Alteration of the injection site while observing the rest of the label regimen may be sufficient to drastically alter the slaughter withdrawal requirements. Ceftiofur crystalline free acid is labeled for administration to cattle in either the middle third of the ear or at the base of the ear. Some veterinarians have advised producers to inject this product subcutaneously in the neck for convenience. However, the altered regimen results in a significantly prolonged residue profile, contributing to increased risk for violative residues in addition to unproven efficacy by this route. This is an example of the attending veterinarian not thinking through all the ramifications of ELDU.

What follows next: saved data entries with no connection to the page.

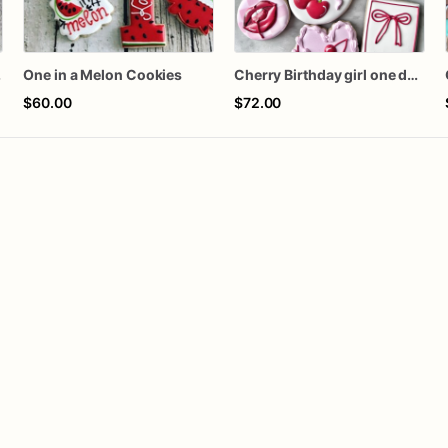
kies
One in a Melon Cookies
Cherry Birthday girl one dozen cookies
$60.00
$72.00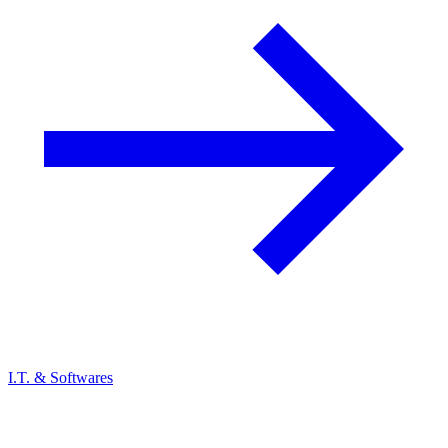
I.T. & Softwares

The issue of extralabel use of florfenicol in lactating dairy cattle illustrates that the use class of the treated food animal on the product label may be as important as the species. Examination of the tolerances in 21 CFR part 556 reveals a tolerance of 3700 ppb for florfenicol in the liver of cattle. However, lactating dairy cattle are not included on the label as a use class, resulting in an interpretation of no tolerance for florfenicol in edible tissues of a lactating dairy cow. This results in an extremely prolonged slaughter withdrawal time requirement for extralabel use in a lactating dairy cow as opposed to a beef animal. A lactating dairy cow for regulatory purposes is a dairy cow 20 months of age or older, regardless of lactation status. In addition, there is no tolerance for florfenicol in milk, resulting in a prolonged milk discard time. Florfenicol use in lactating dairy cows was highlighted in the 2012 FDA milk residue study; although only 15 violative residues were found out of 1912 samples (0.78%), 10 of these violative residues were florfenicol (FDA, 2015d). Other antibiotics for which this is an issue in lactating dairy cows include tilmicosin, gamithromycin, and tildipirosin.

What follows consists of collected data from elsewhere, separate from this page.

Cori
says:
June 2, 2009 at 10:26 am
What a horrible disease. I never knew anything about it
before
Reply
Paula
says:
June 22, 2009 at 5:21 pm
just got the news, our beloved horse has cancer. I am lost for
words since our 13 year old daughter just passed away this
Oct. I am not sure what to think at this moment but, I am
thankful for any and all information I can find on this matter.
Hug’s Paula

Here the term “antibiotics” is used according to the societal use, to include antimicrobials. The relationship of the terms antibiotic and antimicrobial is sufficiently complicated to have merited entire book chapters (Bennett, 2015). While this may at first seem a case of trivial semantics, the subject is actually quite important for products marketed with claims such as “antibiotic free”. For example, would sulfonamides and fluoroquinolones be allowed in an animal-derived product which is promoted as antibiotic free? Yes, according to the most pedantic interpretation of the terms because they are by definition antimicrobials and not antibiotics, but in practical usage, no.